EXERCISE DESCRIPTION:
Nothing but the lines from the one containing "PENTRU < clienți >" to the end of the records below should be output, each exactly as written.

SUPPLIED MATERIAL:
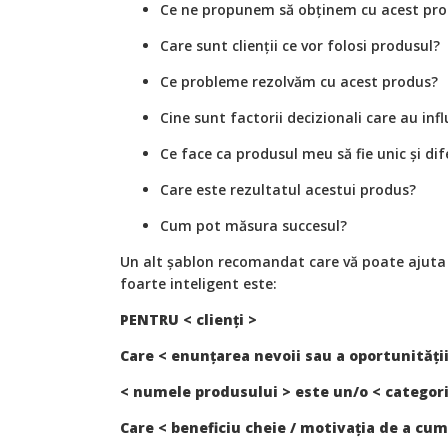
Ce ne propunem să obținem cu acest pr
Care sunt clienții ce vor folosi produsul?
Ce probleme rezolvăm cu acest produs?
Cine sunt factorii decizionali care au in
Ce face ca produsul meu să fie unic și dif
Care este rezultatul acestui produs?
Cum pot măsura succesul?
Un alt șablon recomandat care vă poate ajuta 
foarte inteligent este:
PENTRU < clienți >
Care < enunțarea nevoii sau a oportunității
< numele produsului > este un/o < categor
Care < beneficiu cheie / motivația de a cu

YOUR SOLUTION:
PENTRU < clienți >
Care < enunțarea nevoii sau a oportunității
< numele produsului > este un/o < categor
Care < beneficiu cheie / motivația de a cu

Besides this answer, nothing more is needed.